WHAT THE TASK REQUIRES => Transcribe everything in the records exactly. Skip the images.

DATA TO EXAMINE =>
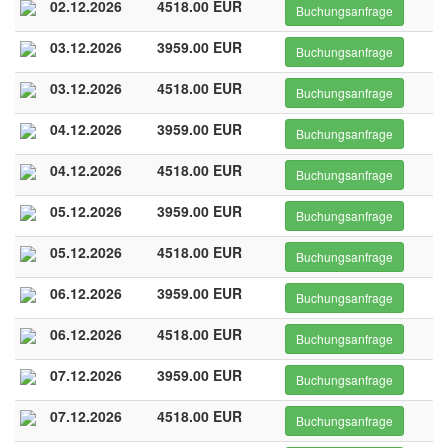
02.12.2026
4518.00 EUR
Buchungsanfrage
03.12.2026
3959.00 EUR
Buchungsanfrage
03.12.2026
4518.00 EUR
Buchungsanfrage
04.12.2026
3959.00 EUR
Buchungsanfrage
04.12.2026
4518.00 EUR
Buchungsanfrage
05.12.2026
3959.00 EUR
Buchungsanfrage
05.12.2026
4518.00 EUR
Buchungsanfrage
06.12.2026
3959.00 EUR
Buchungsanfrage
06.12.2026
4518.00 EUR
Buchungsanfrage
07.12.2026
3959.00 EUR
Buchungsanfrage
07.12.2026
4518.00 EUR
Buchungsanfrage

ANSWER TO THE EXERCISE =>
02.12.2026
4518.00 EUR
Buchungsanfrage
03.12.2026
3959.00 EUR
Buchungsanfrage
03.12.2026
4518.00 EUR
Buchungsanfrage
04.12.2026
3959.00 EUR
Buchungsanfrage
04.12.2026
4518.00 EUR
Buchungsanfrage
05.12.2026
3959.00 EUR
Buchungsanfrage
05.12.2026
4518.00 EUR
Buchungsanfrage
06.12.2026
3959.00 EUR
Buchungsanfrage
06.12.2026
4518.00 EUR
Buchungsanfrage
07.12.2026
3959.00 EUR
Buchungsanfrage
07.12.2026
4518.00 EUR
Buchungsanfrage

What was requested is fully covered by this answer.